DATASET RECORDS:
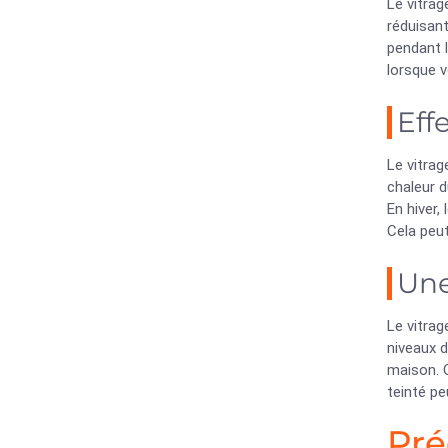
Le vitrag
réduisant
pendant l
lorsque v
Eff
Le vitrag
chaleur d
En hiver,
Cela peut
Une
Le vitra
niveaux d
maison. Q
teinté pe
Pré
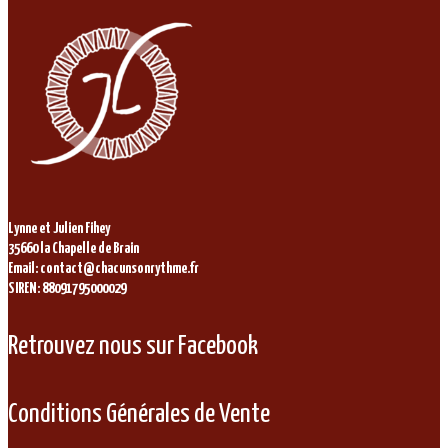
Lynne et Julien Fihey
35660 la Chapelle de Brain
Email: contact@chacunsonrythme.fr
SIREN: 88091795000029
Retrouvez nous sur Facebook
Conditions Générales de Vente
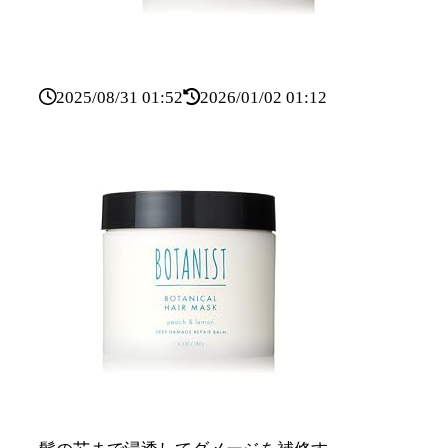
2025/08/31 01:52
2026/01/02 01:12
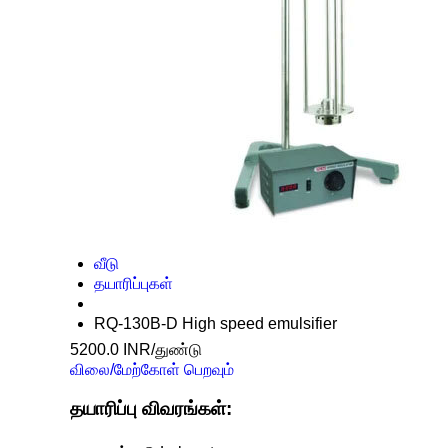
வீடு
தயாரிப்புகள்
RQ-130B-D High speed emulsifier
5200.0 INR/துண்டு
விலை/மேற்கோள் பெறவும்
தயாரிப்பு விவரங்கள்:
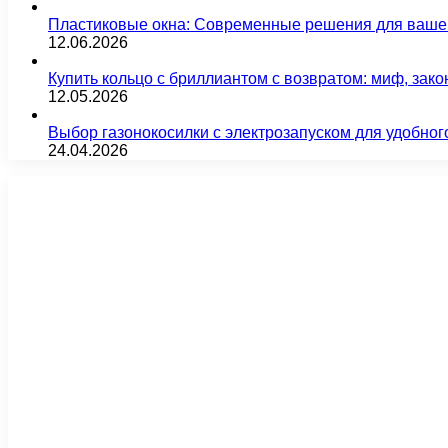
Пластиковые окна: Современные решения для ваше
12.06.2026
Купить кольцо с бриллиантом с возвратом: миф, зако
12.05.2026
Выбор газонокосилки с электрозапуском для удобног
24.04.2026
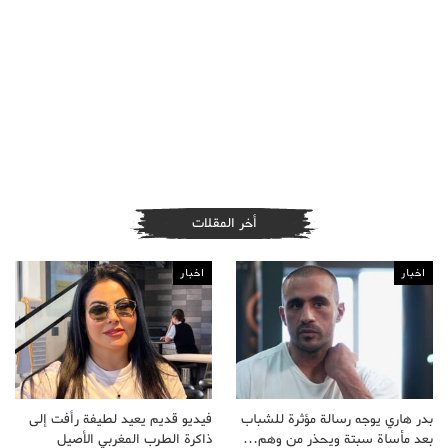
أخر المقلات
اخبار
اخبار
بدر هاري يوجه رسالة مؤثرة للشباب
فيديو قديم يعيد لطيفة رأفت إلى
بعد مأساة سبتة ويحذر من وهم…
ذاكرة الطرب المغربي الأصيل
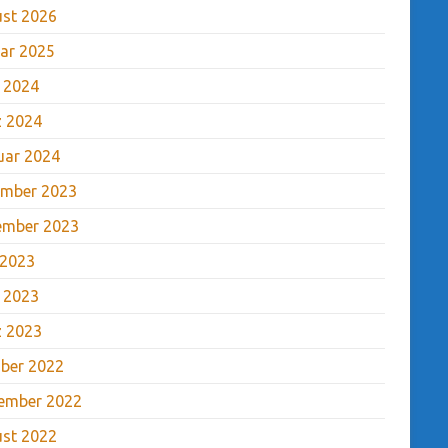
st 2026
ar 2025
l 2024
 2024
uar 2024
mber 2023
ember 2023
 2023
l 2023
 2023
ber 2022
ember 2022
st 2022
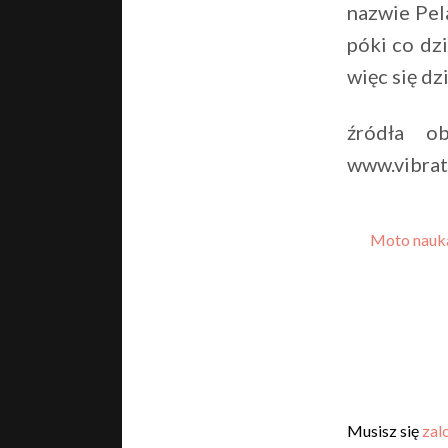
nazwie Pel
póki co dzi
więc się dz
źródła ob
www.vibrat
Moto nauk
Musisz się
zal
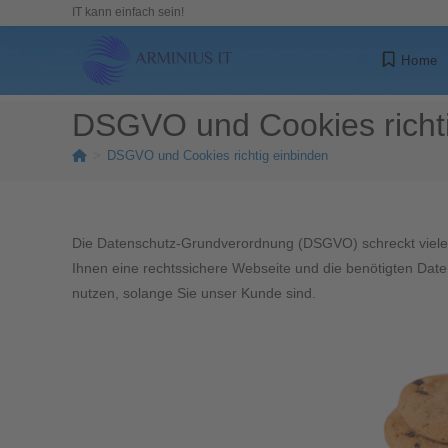
IT kann einfach sein!
Home
DSGVO und Cookies richti
>
DSGVO und Cookies richtig einbinden
Die Datenschutz-Grundverordnung (DSGVO) schreckt viele
Ihnen eine rechtssichere Webseite und die benötigten Date
nutzen, solange Sie unser Kunde sind.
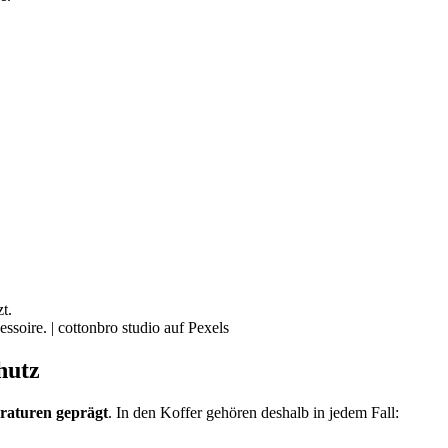
soire. | cottonbro studio auf Pexels
hutz
raturen geprägt
. In den Koffer gehören deshalb in jedem Fall:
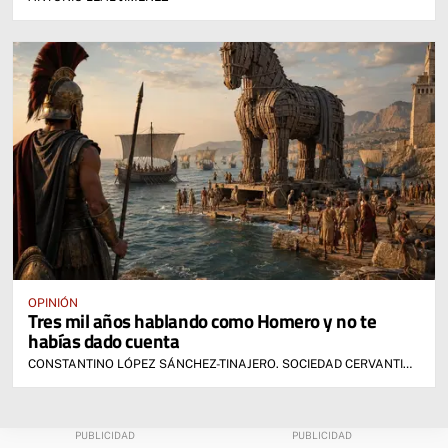
OPINIÓN
Tres mil años hablando como Homero y no te
habías dado cuenta
CONSTANTINO LÓPEZ SÁNCHEZ-TINAJERO. SOCIEDAD CERVANTINA DE ALCÁZAR DE SAN JUAN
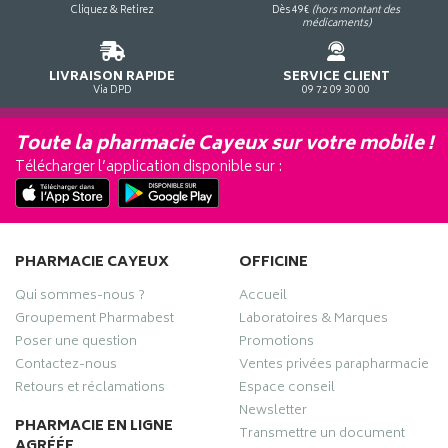
Cliquez & Retirez
Dès 49€
(hors montant des
médicaments)
LIVRAISON RAPIDE
SERVICE CLIENT
Via DPD
09 72 09 30 00
Toute la pharmacie Cayeux sur votre mobile !
Télécharger l’application disponible sur :
PHARMACIE CAYEUX
OFFICINE
Qui sommes-nous ?
Accueil
Groupement Pharmabest
Laboratoires & Marques
Poser une question
Promotions
Contactez-nous
Ventes privées parapharmacie
Retours et réclamations
Espace conseil
Newsletter
PHARMACIE EN LIGNE
Transmettre un document
AGRÉÉE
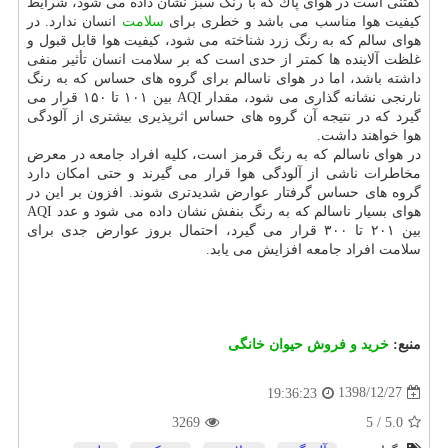
گفتنی است در هوای پاك كه با رنگ سبز نشان داده می شود، شرایط
كیفیت هوا مناسب می باشد و خطری برای
سلامت
انسان ندارد. در
هوای سالم كه به رنگ زرد شناخته می شود، كیفیت هوا قابل قبول و
غلظت آلاینده ها كمتر از حدی است كه بر سلامت انسان تأثیر منفی
داشته باشد، اما در هوای ناسالم برای گروه های حساس كه به رنگ
نارنجی نشانه گذاری می شود، مقدار AQI بین ۱۰۱ تا ۱۵۰ قرار می
گیرد كه در نتیجه آن گروه های حساس اثرپذیری بیشتری از آلودگی
هوا خواهند داشت.
در هوای ناسالم كه به رنگ قرمز است، كلیه افراد جامعه در معرض
مخاطرات ناشی از آلودگی هوا قرار می گیرند و حتی امكان دارد
گروه های حساس گرفتار عوارض شدیدتری شوند. افزون بر این در
هوای بسیار ناسالم كه به رنگ بنفش نشان داده می شود و عدد AQI
بین ۲۰۱ تا ۳۰۰ قرار می گیرد، احتمال بروز عوارض جدی برای
سلامت افراد جامعه افزایش می یابد.
منبع:
خرید و فروش حیوان خانگی
1398/12/27
19:36:23
3269
5
/
5.0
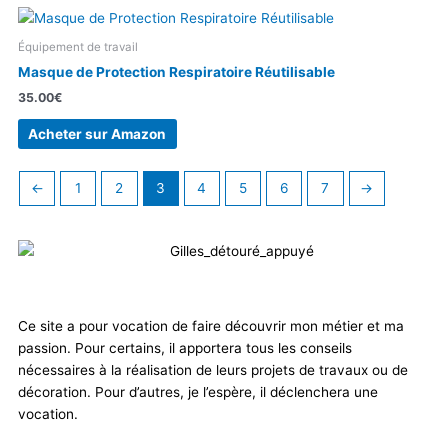
Équipement de travail
Masque de Protection Respiratoire Réutilisable
35.00
€
Acheter sur Amazon
←
1
2
3
4
5
6
7
→
Ce site a pour vocation de faire découvrir mon métier et ma
passion. Pour certains, il apportera tous les conseils
nécessaires à la réalisation de leurs projets de travaux ou de
décoration. Pour d’autres, je l’espère, il déclenchera une
vocation.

EXERCISE INSTRUCTIONS: Please print, exactly as given, the lines running from the beginning of the listing through the line containing "Пластиковые окна: Современные", omitting each picture.

EXERCISE RESPONSE:
Le vitrag
réduisant
pendant l
lorsque v
Eff
Le vitrag
chaleur d
En hiver,
Cela peut
Une
Le vitra
niveaux d
maison. Q
teinté pe
Pré
Lynne et Julien Fihey
35660 la Chapelle de Brain
Email: contact@chacunsonrythme.fr
SIREN: 88091795000029
Retrouvez nous sur Facebook
Conditions Générales de Vente
2025/08/31 01:52
2026/01/02 01:12
வீடு
தயாரிப்புகள்
RQ-130B-D High speed emulsifier
5200.0 INR/துண்டு
விலை/மேற்கோள் பெறவும்
தயாரிப்பு விவரங்கள்:
Пластиковые окна: Современные решения для ваше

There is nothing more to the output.